If your reefer is "workable," (and you didn't trade it for a flatbed...) I wonder what kind of money you could make (and trouble you could get into) by checking with the "produce sheds" in Salinas, Coachella and the Ventura area. [The main ones. There's also Bakersfield and the Imperial Valley sheds.]

I'm just mulling this over, but... they need a lot of produce "shuttled" from field to cooler, cooler to OTHER coolers, and stuff like that. I would think they MIGHT pay good money when they are desperate and need stuff moved around to fill a truckload order that their business may depend on.

I used to haul produce back to NC from the west coast (including apples from WA, taters and lettuce from CO, and onions from NV.] I can't tell you how many times I was held up at a shed waiting on a load of something coming from somewhere else to fill my "order."

I'm thinking along the lines of an "on call" EXPEDITER. [Yes, I'm a bit of an entrepreneur as well.]

Let me know what you think of the idea. If I haven't been clear enough... just ask.

repete 05-03-2014 03:17 AM

Quote:

Originally Posted by charged (Post 530371)
That is a silly idea. My father started this business knowing less than the basics and has done very well for himself. He paid for his own driving school, bought his own truck and flatbed trailer and has run under his own authority since 2008 when he received his license.
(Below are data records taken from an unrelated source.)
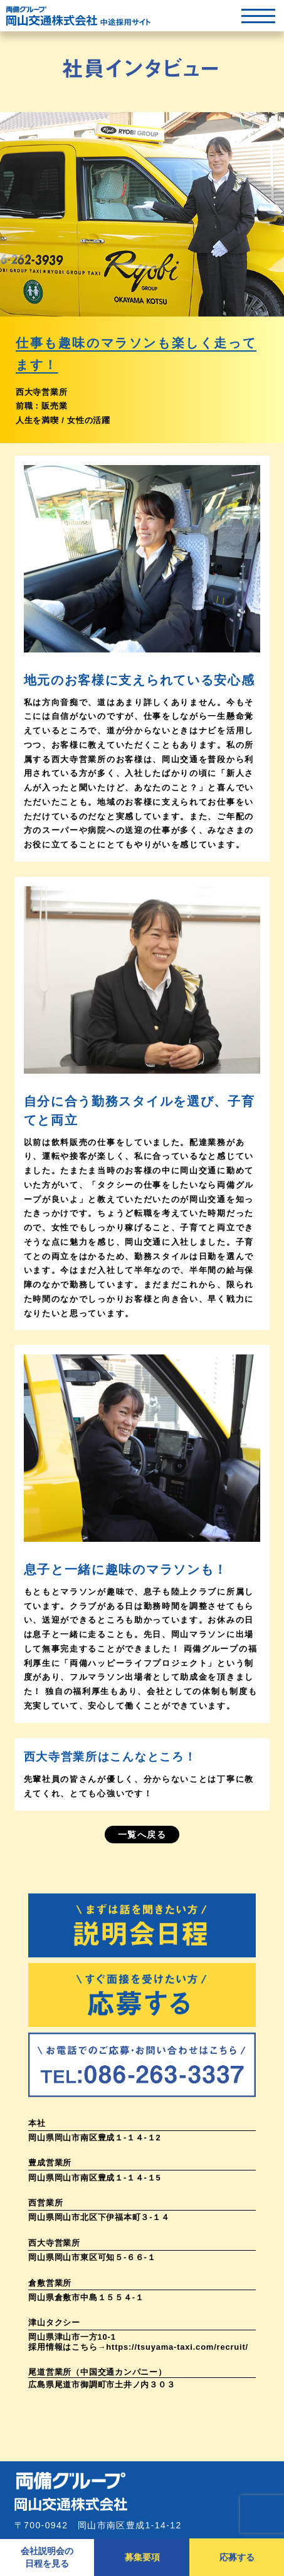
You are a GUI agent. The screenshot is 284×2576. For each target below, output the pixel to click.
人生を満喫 (37, 420)
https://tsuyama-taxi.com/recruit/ (177, 2347)
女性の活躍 (88, 420)
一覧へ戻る (142, 1835)
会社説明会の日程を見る (47, 2557)
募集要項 (142, 2557)
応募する (237, 2557)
He had no previous truck driving experience and never worked as a truck driver before. Truck driving is not rocket science.

Your right it's not rocket science, but if it's so easy why is the failure rate so high?

mndriver 05-03-2014 05:35 AM

Quote:

Originally Posted by repete (Post 530403)
Your right it's not rocket science, but if it's so easy why is the failure rate so high?

I see too many that have no business sense starting up. Get those big settlement checks and the loose it from there. Don't invest it back into the truck or save for slow times but toys.